§ **WORK INSTRUCTION**
Only the lines that contain the string "コントラユニット" belong in the answer; pull them from the records.

§ **TASK DATA**
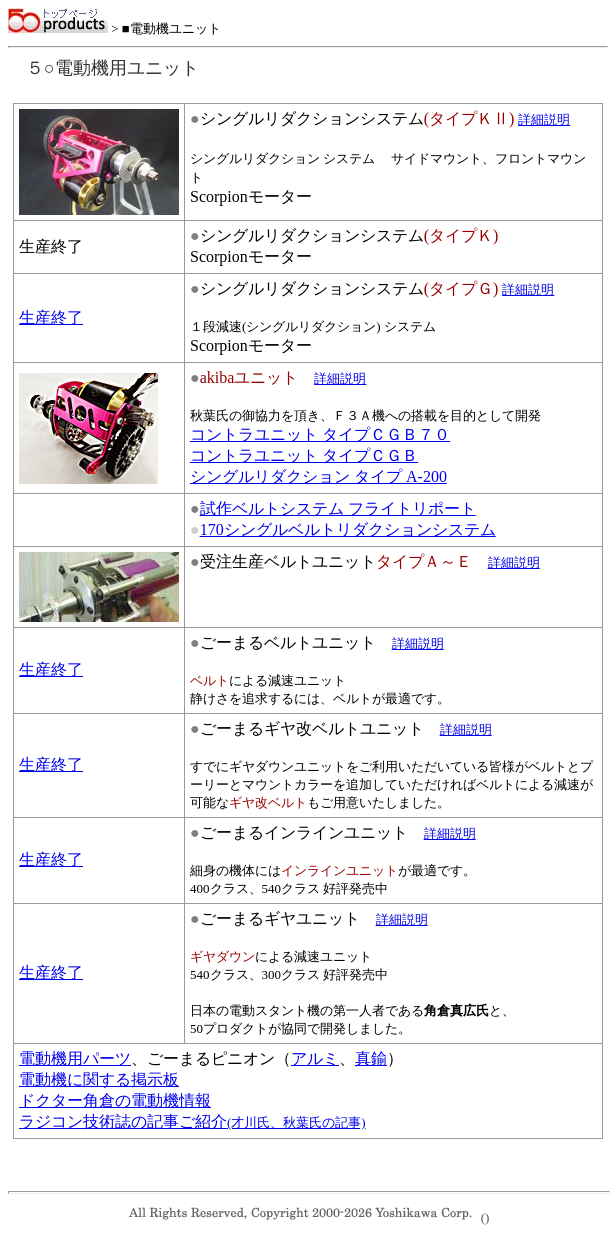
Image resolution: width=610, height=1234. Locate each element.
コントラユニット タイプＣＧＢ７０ (320, 434)
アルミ (315, 1058)
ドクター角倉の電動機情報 (115, 1100)
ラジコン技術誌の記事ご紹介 (192, 1121)
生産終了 (51, 317)
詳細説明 (418, 643)
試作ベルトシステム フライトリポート (338, 508)
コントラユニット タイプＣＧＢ (304, 455)
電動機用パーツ (75, 1058)
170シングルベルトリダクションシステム (348, 529)
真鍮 (371, 1058)
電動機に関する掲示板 (99, 1079)
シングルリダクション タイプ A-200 (318, 476)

§ **TASK SOLUTION**
コントラユニット タイプＣＧＢ７０ (320, 434)
コントラユニット タイプＣＧＢ (304, 455)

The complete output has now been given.